What you should do:
Show all the lines in the data below that include the word "Irresistible".

(Records from a collection)
• • •

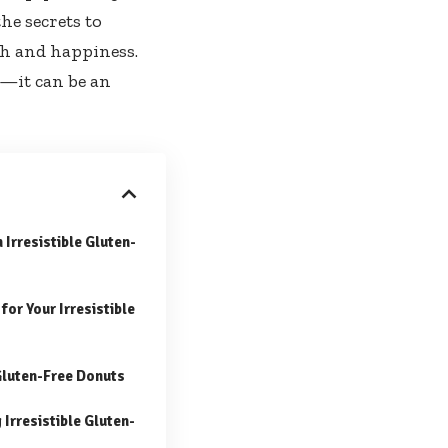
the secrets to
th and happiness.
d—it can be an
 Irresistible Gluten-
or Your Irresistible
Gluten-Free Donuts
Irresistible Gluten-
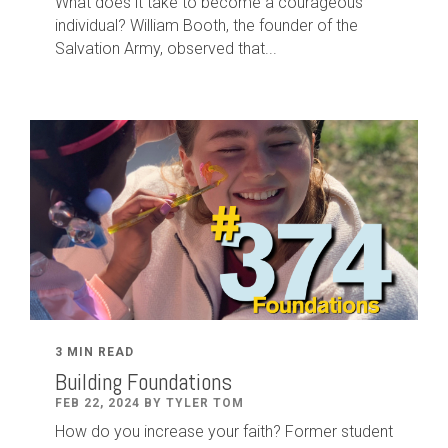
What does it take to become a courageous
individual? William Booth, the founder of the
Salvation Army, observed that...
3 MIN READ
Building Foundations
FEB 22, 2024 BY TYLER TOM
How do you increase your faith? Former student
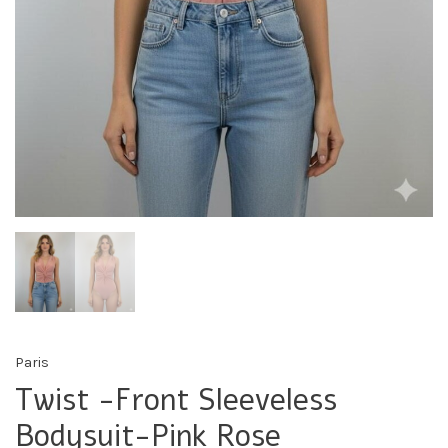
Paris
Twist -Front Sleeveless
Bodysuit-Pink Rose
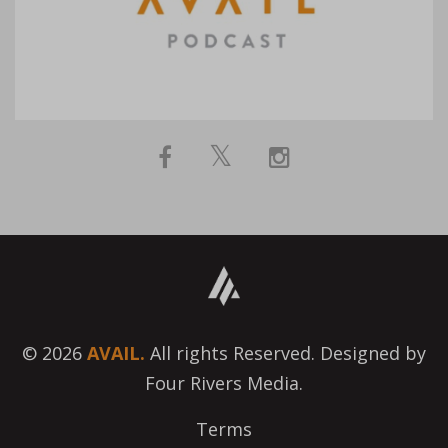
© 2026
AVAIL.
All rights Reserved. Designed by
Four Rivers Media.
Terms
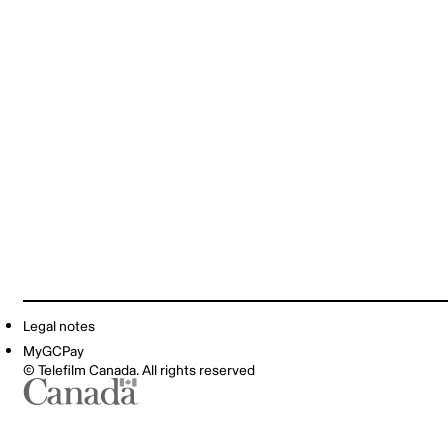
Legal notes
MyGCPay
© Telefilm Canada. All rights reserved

• • •

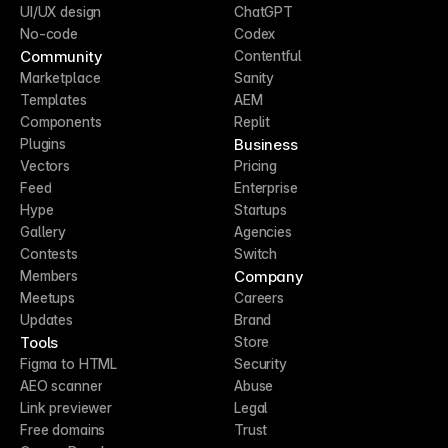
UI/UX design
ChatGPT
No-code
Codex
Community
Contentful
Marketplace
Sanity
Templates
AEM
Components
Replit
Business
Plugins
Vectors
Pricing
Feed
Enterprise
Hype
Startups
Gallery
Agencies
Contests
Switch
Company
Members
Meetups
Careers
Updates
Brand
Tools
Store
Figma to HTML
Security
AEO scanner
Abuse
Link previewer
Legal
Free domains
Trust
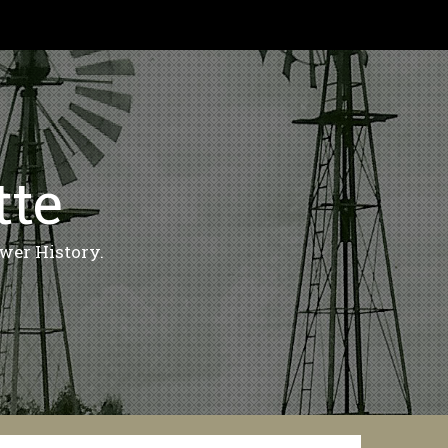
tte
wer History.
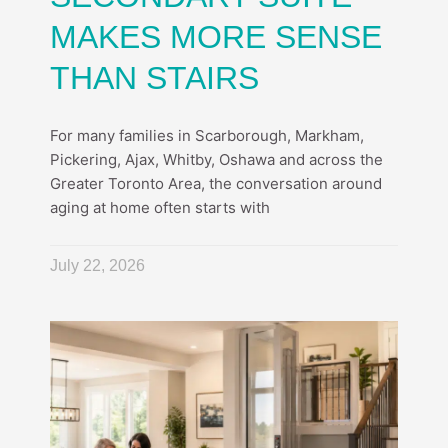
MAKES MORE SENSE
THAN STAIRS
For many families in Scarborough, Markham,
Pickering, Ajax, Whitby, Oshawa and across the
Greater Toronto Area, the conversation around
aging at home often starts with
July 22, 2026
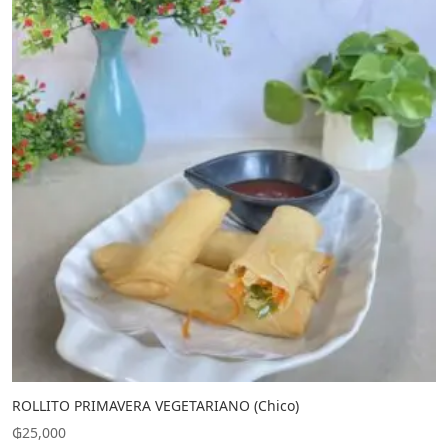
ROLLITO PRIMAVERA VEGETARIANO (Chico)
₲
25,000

• • •

Exercise solution:
 Irresistible Gluten-
or Your Irresistible
Irresistible Gluten-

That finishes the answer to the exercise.